The most common ingredients found in the analyzed supplements are:
- Beta-alanine (87 products analyzed)
- Caffeine (86%)
- Citrulline (71%)
- Tyrosine (63%)
- Taurine (51%)
- Creatine (49%) (personally, such a small share of creatine in pre-workouts surprised me!)
Too small or even unknown doses of substances
The procedure of hiding concrete amount (whether for a portion or 100g) of specific active ingredients is very worrying. From
experience, you certainly know that very often in a proprietary blend there is a filler (in the form of an energetically determined matrix or similar) - maltodextrin, glucose, fructose or other forms of sugars. While carbohydrate role can not be denied, because they are a source of quickly available energy, it is not the primary ingredient which we are looking for in the pre-workout supplement (if the sugars are presented in the composition of the product - their number should be clearly marked!). As I mentioned earlier, the team headed by Jagi documented that approximately half of the ingredients were hidden under proprietary blends. As consumers, we want to know what we pay for - a kilo of carbohydrate nutrient costs a bit more than sugar, while a comprehensive, multi-component pre-workout - can cost a few hundred for half a kilogram!

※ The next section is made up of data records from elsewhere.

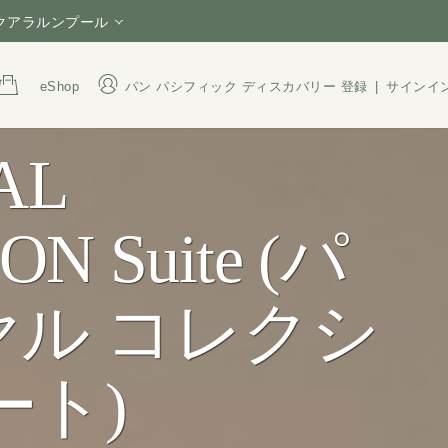
 クアラルンプール
eShop
パン パシフィック ディスカバリー
登録
|
サインイ
AL
住所
電話番号
Jalan Sultan Ismail, Bukit
+60 3 2782 8388
Bintang, 50250 Kuala
1800 220 021
(Tol
N Suite (パ
Lumpur, Malaysia
President Hotel Sdn. Bhd.
Reg. No: 196501000537
ル コレクシ
(6325-U)
ート)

However, this is not the only weakness - the average beta-alanine content in the analyzed products was lower than the recommended doses (considered to be effective)*, and the caffeine content was adjusted just for an average user with a bodyweight of 70kg (although the optimal dosage of caffeine is still slightly higher than 200mg, so for the majority it should be effective and well-tolerated).

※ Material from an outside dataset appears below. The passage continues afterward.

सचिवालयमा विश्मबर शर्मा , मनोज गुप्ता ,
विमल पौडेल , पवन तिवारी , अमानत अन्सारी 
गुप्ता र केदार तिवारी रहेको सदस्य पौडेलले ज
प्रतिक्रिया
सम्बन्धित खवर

*It is worth noting that beta-alanine is a supplement that should be taken in long-term for benefits, so if its only source would be pre-workout applied only to the training unit - it can not succeed.
As always we recommend choosing wisely - analyze the composition and follow the rules of the informed consumer. Remember that the muscular guy or dangerous beast on the label is not an indicator that product will make feel like them. It is worth knowing what you expect from the supplement and was aware of whether it is worth the price.